Hasard du calendrier, au moment même où les dockers et agents portuaires sont en action pour la reconnaissance de la pénibilité de leur métier (déjà reconnue avec deux années de départ anticipé accordées en janvier 2011 par le gouvernement), la Cour des comptes révèle que la durée hebdomadaire de travail d’un docker phocéen s’établit à « 12 heures » pour un salaire qui se situe « entre 3500 et 4500 € nets ».

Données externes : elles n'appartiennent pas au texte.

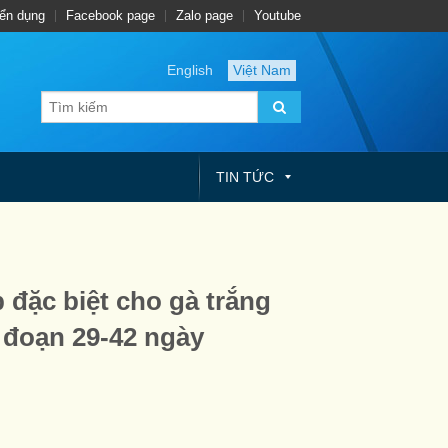
ển dụng
Facebook page
Zalo page
Youtube
English
Việt Nam
TIN TỨC
đặc biệt cho gà trắng
 đoạn 29-42 ngày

Barcelone ou Anvers mais plus Marseille

Jean-Yves Baeteman, gérant de Batimex
Jean-Yves Baeteman, gérant de Batimex
Difficile à admettre pour les entrepreneurs dont la viabilité de leurs sociétés est menacée par ces personnels. Leurs marchandises sont bloquées à Marseille et ils sont contraints de trouver des solutions alternatives avec un surcoût !  

« Je travaille avec la Chine depuis vingt-sept ans et j’ai demandé à ce que tous nos contrats ne passent plus par la France. Je reçois mes conteneurs à Anvers. Même si j’ai un surcoût énorme, je suis assuré d’avoir ma marchandise just-in-time», confie Jean-Yves Baeteman, gérant de Batimex.

De part et d’autre, le mouvement s’est radicalisé. La CGT refuse de lâcher prise et crie au complot. Les patrons, après des années d’omerta, montent au créneau. Les langues se délient. Les mots sont de plus en plus violents. « La CGT et sa quarantaine de meneurs sur le port est une vraie mafia, un vrai cancer », ose dire le premier adjoint au Maire de Marseille Roland Blum.

Intramar en difficultés

Michel Henry, directeur de la société de manutention Intramar. (Photo N.B.C)
Michel Henry, directeur de la société de manutention Intramar. (Photo N.B.C)
Premières touchées par les grèves de dockers, les sociétés de manutention avec des volumes qui ont fondu comme neige au soleil. Recapitalisée en 2009, Intramar serait en passe de l’être une nouvelle fois sinon, c’est le dépôt de bilan. « Nos entreprises sont exsangues, le trafic a été divisé par deux. Nous avons subi 45 jours de grève en 2009 et 57 jours en 2010 », annonce Michel Henry, directeur de la société de manutention Intramar.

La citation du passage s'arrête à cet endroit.